# Oil filters for old Kubota



## gt9772c

Just bought an oil filter for my L245. Wow, it was $23. Has anyone found other brands of oil filters that fit the L245?


----------



## bigtooth

Yeah, i'll have to look up the part number and get back to you, but I use Napa Gold filters. Thats what came on mine when I got it.


----------



## Live Oak

Be sure to post this question in our Fleetguard Filter section. I bet Tristan can make you a great deal on some filters.


----------



## Live Oak

If Tristan cannot help you out. Baldwin makes a B178 that you can buy for $4.61 each if you buy a case of 12. That would be $55.36 for a case of 12 plus shipping. 

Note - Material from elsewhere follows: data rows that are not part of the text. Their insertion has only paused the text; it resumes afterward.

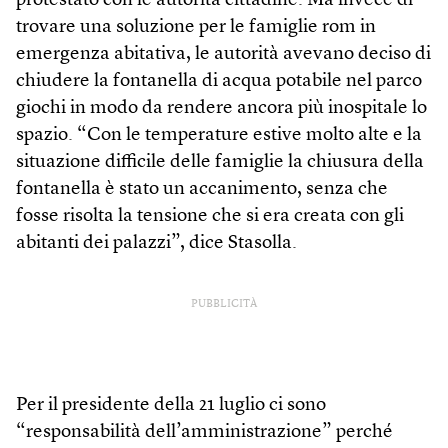
protestato con le autorità cittadine. Ma invece di
trovare una soluzione per le famiglie rom in
emergenza abitativa, le autorità avevano deciso di
chiudere la fontanella di acqua potabile nel parco
giochi in modo da rendere ancora più inospitale lo
spazio. “Con le temperature estive molto alte e la
situazione difficile delle famiglie la chiusura della
fontanella è stato un accanimento, senza che
fosse risolta la tensione che si era creata con gli
abitanti dei palazzi”, dice Stasolla.
PUBBLICITÀ
Per il presidente della 21 luglio ci sono
“responsabilità dell’amministrazione” perché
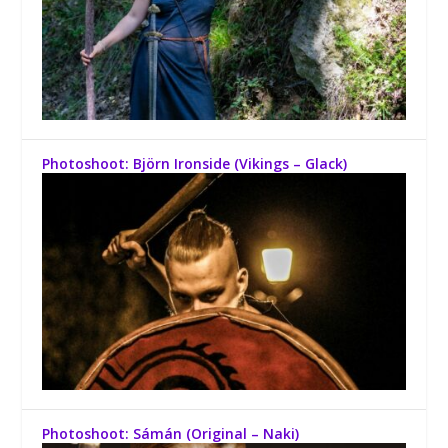
Photoshoot: Björn Ironside (Vikings – Glack)
Photoshoot: Sámán (Original – Naki)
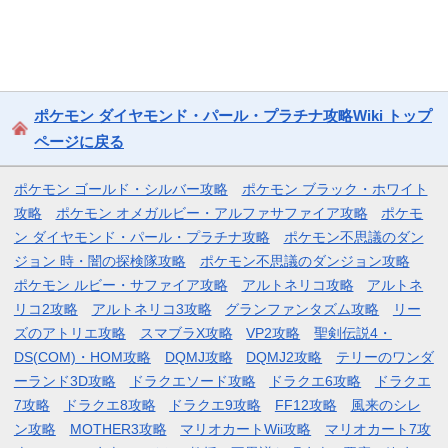
ポケモン ダイヤモンド・パール・プラチナ攻略Wiki トップ
ページに戻る
ポケモン ゴールド・シルバー攻略
ポケモン ブラック・ホワイト
攻略
ポケモン オメガルビー・アルファサファイア攻略
ポケモ
ン ダイヤモンド・パール・プラチナ攻略
ポケモン不思議のダン
ジョン 時・闇の探検隊攻略
ポケモン不思議のダンジョン攻略
ポケモン ルビー・サファイア攻略
アルトネリコ攻略
アルトネ
リコ2攻略
アルトネリコ3攻略
グランファンタズム攻略
リー
ズのアトリエ攻略
スマブラX攻略
VP2攻略
聖剣伝説4・
DS(COM)・HOM攻略
DQMJ攻略
DQMJ2攻略
テリーのワンダ
ーランド3D攻略
ドラクエソード攻略
ドラクエ6攻略
ドラクエ
7攻略
ドラクエ8攻略
ドラクエ9攻略
FF12攻略
風来のシレ
ン攻略
MOTHER3攻略
マリオカートWii攻略
マリオカート7攻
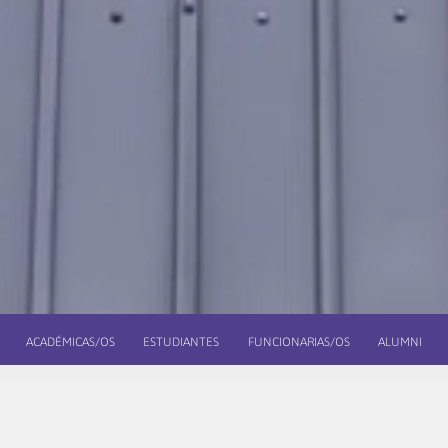
ACADÉMICAS/OS
ESTUDIANTES
FUNCIONARIAS/OS
ALUMNI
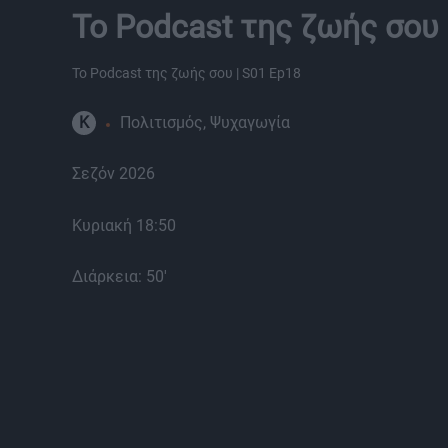
Το Podcast της ζωής σου
Το Podcast της ζωής σου | S01 Ep18
K
Πολιτισμός, Ψυχαγωγία
Σεζόν 2026
Κυριακή 18:50
Διάρκεια: 50'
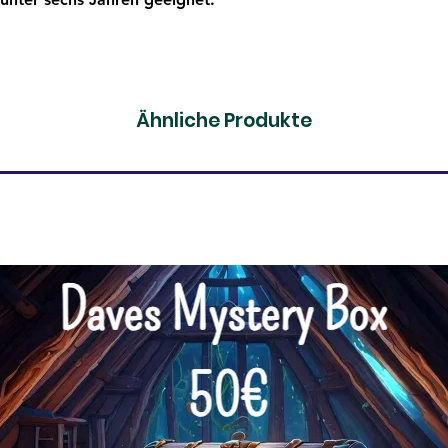
Ähnliche Produkte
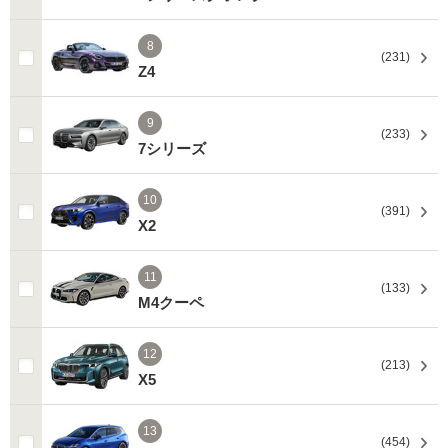
8
(231)
Z4
9
(233)
7シリーズ
10
(391)
X2
11
(133)
M4クーペ
12
(213)
X5
13
(454)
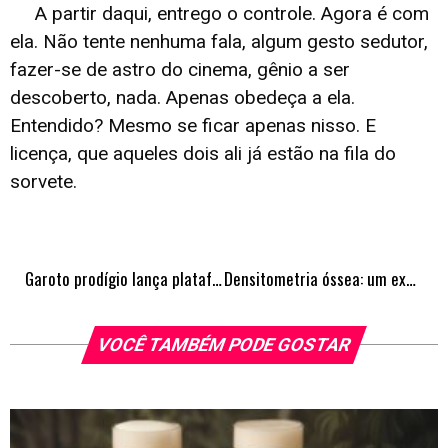
A partir daqui, entrego o controle. Agora é com
ela. Não tente nenhuma fala, algum gesto sedutor,
fazer-se de astro do cinema, gênio a ser
descoberto, nada. Apenas obedeça a ela.
Entendido? Mesmo se ficar apenas nisso. E
licença, que aqueles dois ali já estão na fila do
sorvete.
Garoto prodígio lança plataforma contra fraudes e golpes em criptomoedas
Densitometria óssea: um exame fundamental para as mulheres
VOCÊ TAMBÉM PODE GOSTAR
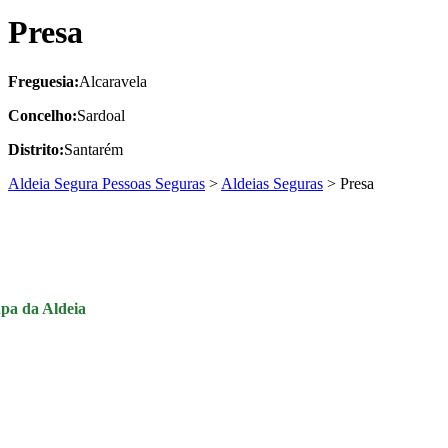
Presa
Freguesia:
Alcaravela
Concelho:
Sardoal
Distrito:
Santarém
Aldeia Segura Pessoas Seguras
>
Aldeias Seguras
>
Presa
pa da Aldeia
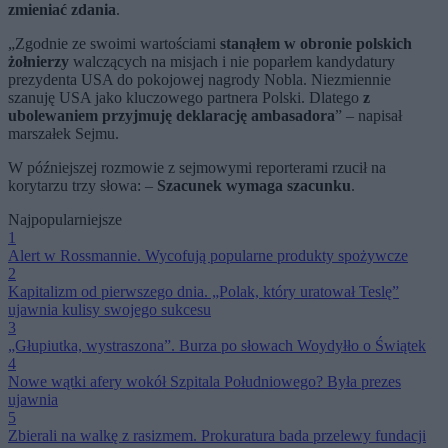
zmieniać zdania
.
„Zgodnie ze swoimi wartościami
stanąłem w obronie polskich
żołnierzy
walczących na misjach i nie poparłem kandydatury
prezydenta USA do pokojowej nagrody Nobla. Niezmiennie
szanuję USA jako kluczowego partnera Polski. Dlatego
z
ubolewaniem przyjmuję deklarację ambasadora
” – napisał
marszałek Sejmu.
W późniejszej rozmowie z sejmowymi reporterami rzucił na
korytarzu trzy słowa: –
Szacunek wymaga szacunku
.
Najpopularniejsze
1
Alert w Rossmannie. Wycofują popularne produkty spożywcze
2
Kapitalizm od pierwszego dnia. „Polak, który uratował Teslę”
ujawnia kulisy swojego sukcesu
3
„Głupiutka, wystraszona”. Burza po słowach Woydyłło o Świątek
4
Nowe wątki afery wokół Szpitala Południowego? Była prezes
ujawnia
5
Zbierali na walkę z rasizmem. Prokuratura bada przelewy fundacji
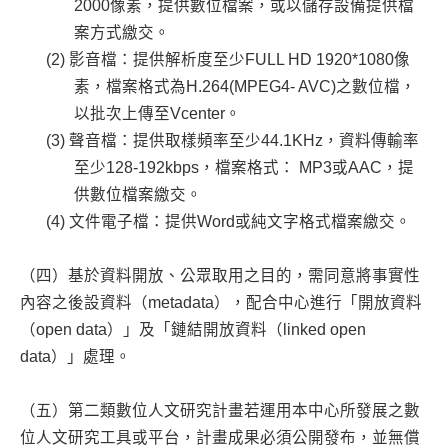
2000像素，提供數位檔案，或以儲存設備提供檔
案方式繳交。
影音檔：提供解析度至少FULL HD 1920*1080像
素，檔案格式為H.264(MPEG4- AVC)之數位檔，
以批次上傳至Vcenter。
聲音檔：提供取樣頻率至少44.1KHz，資料傳輸率
至少128-192kbps，檔案格式： MP3或AAC，提
供數位檔案繳交。
文件電子檔：提供Word或純文字格式檔案繳交。
（四）基於資料開放、公眾取用之目的，需同意將事實性
內容之後設資料（metadata），配合中心進行「開放資料
（open data）」及「鏈結開放資料（linked open
data）」處理。
（五）第二類數位人文研究計畫若運用本中心所發展之數
位人文研究工具或平台，計畫成果必須公開發布，並無償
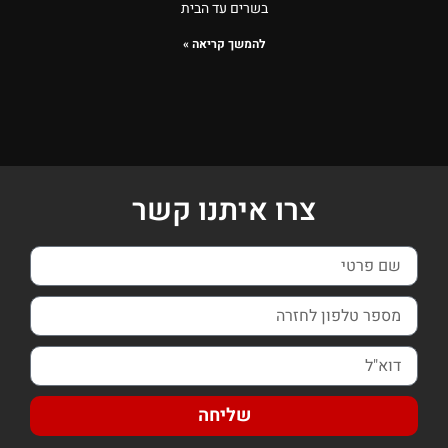
בשרים עד הבית
להמשך קריאה »
צרו איתנו קשר
שליחה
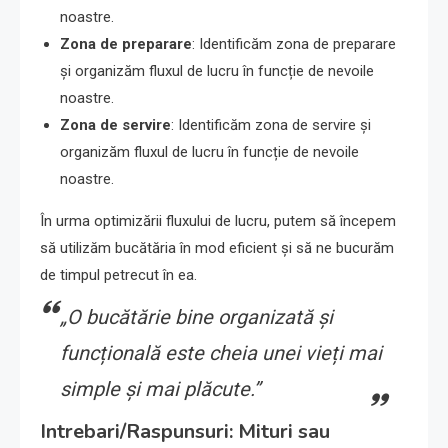
noastre.
Zona de preparare
: Identificăm zona de preparare
și organizăm fluxul de lucru în funcție de nevoile
noastre.
Zona de servire
: Identificăm zona de servire și
organizăm fluxul de lucru în funcție de nevoile
noastre.
În urma optimizării fluxului de lucru, putem să începem
să utilizăm bucătăria în mod eficient și să ne bucurăm
de timpul petrecut în ea.
„O bucătărie bine organizată și
funcțională este cheia unei vieți mai
simple și mai plăcute.”
Intrebari/Raspunsuri: Mituri sau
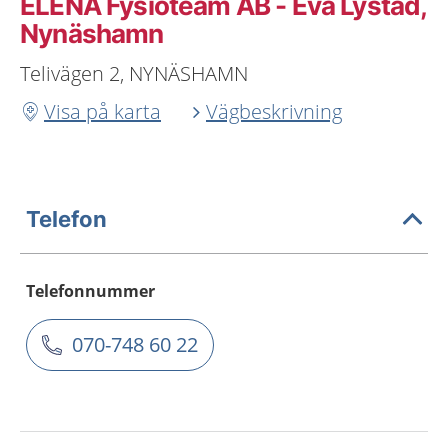
ELENA Fysioteam AB - Eva Lystad,
Nynäshamn
Telivägen 2, NYNÄSHAMN
Visa på karta
Vägbeskrivning
Telefon
Telefonnummer
070-748 60 22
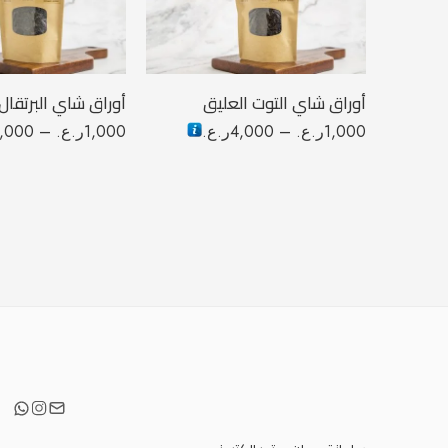
100 جرام
100 جرام
250 جرام
250 جرام
أوراق شاي التوت العليق
أوراق شاي البرتقال
1,000
ر.ع.
–
4,000
ر.ع.
1,000
ر.ع.
–
,000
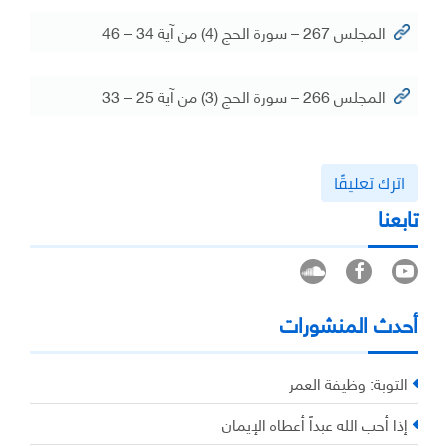
المجلس 267 – سورة الحج (4) من آية 34 – 46
المجلس 266 – سورة الحج (3) من آية 25 – 33
اترك تعليقًا
تابعنا
أحدث المنشورات
التوبة: وظيفة العمر
إذا أحب الله عبداً أعطاه الإيمان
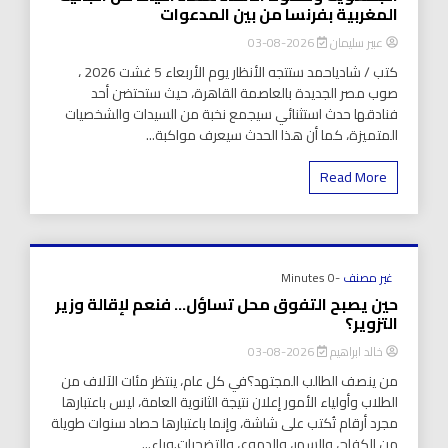
المغربية بفرنسا من بين المدعوات
عبير سليمان
2026-08-03
كتب / شادياحمد ستتجه الأنظار يوم الأربعاء 5 غشت 2026 ،
صوب مصر الجديدة بالعاصمة القاهرة، حيث ستحتضن أحد
فنادقها حدث استثنائي سيجمع نخبة من السيدات والشخصيات
المتميزة، كما أن هذا الحدث سيعرف مواكبة...
Read More
غير مصنف
-0 Minutes
حين يصبح التفوق محل تساؤل… فنعم لإقالة وزير
التزوير؟
خالد ابراهيم
2026-08-03
من ينصف الطالب المجتهد؟في كل عام، ينتظر مئات الآلاف من
الطلاب وأولياء الأمور إعلان نتيجة الثانوية العامة، ليس باعتبارها
مجرد أرقام تُكتب على شاشة، وإنما باعتبارها حصاد سنوات طويلة
من الكفاح، والسهر، والدموع، والتضحيات.وراء...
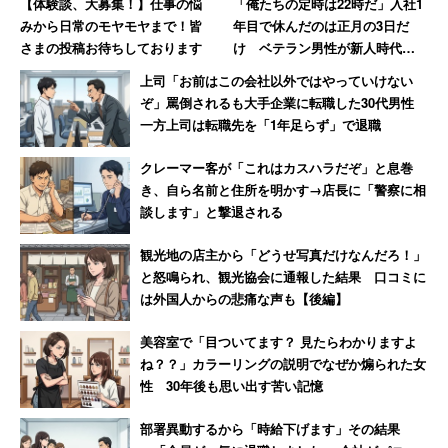
【体験談、大募集！】仕事の悩
「俺たちの定時は22時だ」入社1
害時に困る」などと言います。しかし、災害対策基本法な
みから日常のモヤモヤまで！皆
年目で休んだのは正月の3日だ
さまの投稿お待ちしております
け ベテラン男性が新人時代に
どにより、実際に災害が起きたときに「会員でなければ物
目撃した“退職ドミノ”の現場
上司「お前はこの会社以外ではやっていけない
資が受け取れない」などということはありません。
【前編】
ぞ」罵倒されるも大手企業に転職した30代男性
一方上司は転職先を「1年足らず」で退職
ただ、災害時こそ顔見知りが多くいれば心強く、協力しや
すいのも事実ではないでしょうか。会員でない住民たち
クレーマー客が「これはカスハラだぞ」と息巻
き、自ら名前と住所を明かす→店長に「警察に相
も、被害拡大防止や災害復旧に協力しなければいけないの
談します」と撃退される
ですから、人付き合いが希薄になっている今だからこそ、
自治会は必要だと私は感じました。
観光地の店主から「どうせ写真だけなんだろ！」
と怒鳴られ、観光協会に通報した結果 口コミに
は外国人からの悲痛な声も【後編】
スレッドには、「辞めた・入っていない」けれど、地域の
掃除活動やゴミ集積場の掃除は行い、防犯灯代は払ってい
美容室で「目ついてます？ 見たらわかりますよ
るという声も多く、入会は強制でないものの、その辺りは
ね？？」カラーリングの説明でなぜか煽られた女
性 30年後も思い出す苦い記憶
納得している人も多いようです。会員から見てギリギリの
妥協案とも言えそうです。
部署異動するから「時給下げます」その結果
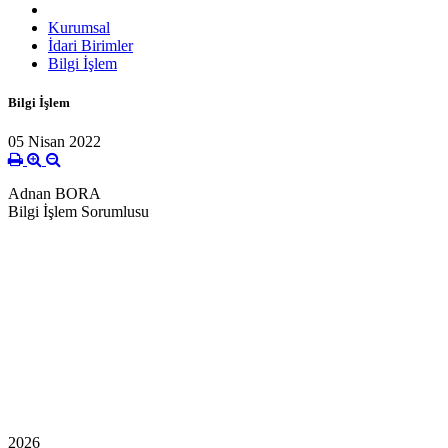
Kurumsal
İdari Birimler
Bilgi İşlem
Bilgi İşlem
05 Nisan 2022
Adnan BORA
Bilgi İşlem Sorumlusu
2026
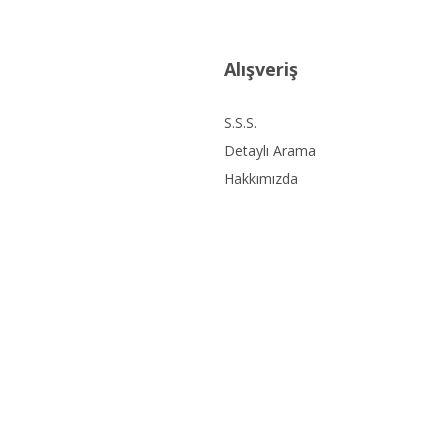
Alışveriş
S.S.S.
Detaylı Arama
Hakkımızda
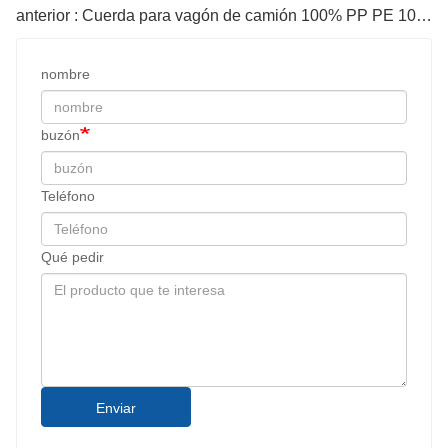
anterior : Cuerda para vagón de camión 100% PP PE 10 mm x 27 m
nombre
buzón
Teléfono
Qué pedir
Enviar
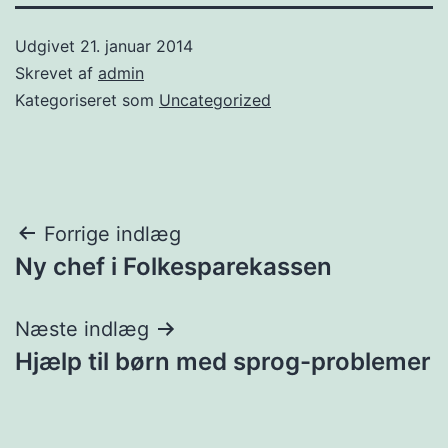
Udgivet
21. januar 2014
Skrevet af
admin
Kategoriseret som
Uncategorized
Indlægsnavigation
Forrige indlæg
Ny chef i Folkesparekassen
Næste indlæg
Hjælp til børn med sprog-problemer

http://www.bfwebexpress.com/default.htm


----------



## bigtooth

Well I checked it out online and first found the Kubota filter #: 1521332090

then cross referenced it to Wix:

http://www.wixfilters.com/filterlookup/ResultsExact.asp?PartNo=15213-32090+

Then took that part number from the Wix: 51342 

and crossed it to NAPA:


http://www.aloha34.com/information/oilfiltertable.pdf

Hope this helps!

I just bought my l245DT, how loud is your engine, mine seems to be kind of noisy when in the lower RPM's. I'm suspecting the valve clearance.


----------



## Live Oak

> _Originally posted by bigtooth _
> *Well I checked it out online and first found the Kubota filter #: 1521332090
> 
> then cross referenced it to Wix:
> 
> http://www.wixfilters.com/filterlookup/ResultsExact.asp?PartNo=15213-32090+
> 
> Then took that part number from the Wix: 51342
> 
> and crossed it to NAPA:
> 
> 
> http://www.aloha34.com/information/oilfiltertable.pdf
> 
> Hope this helps!
> 
> I just bought my l245DT, how loud is your engine, mine seems to be kind of noisy when in the lower RPM's. I'm suspecting the valve clearance. *


The L245 engine has a real raspy combustion knock sound at idle and low speed. You might try a good cetane boosting fuel additive such as Power Service or Stanadyne to help quiet combustion noise.


----------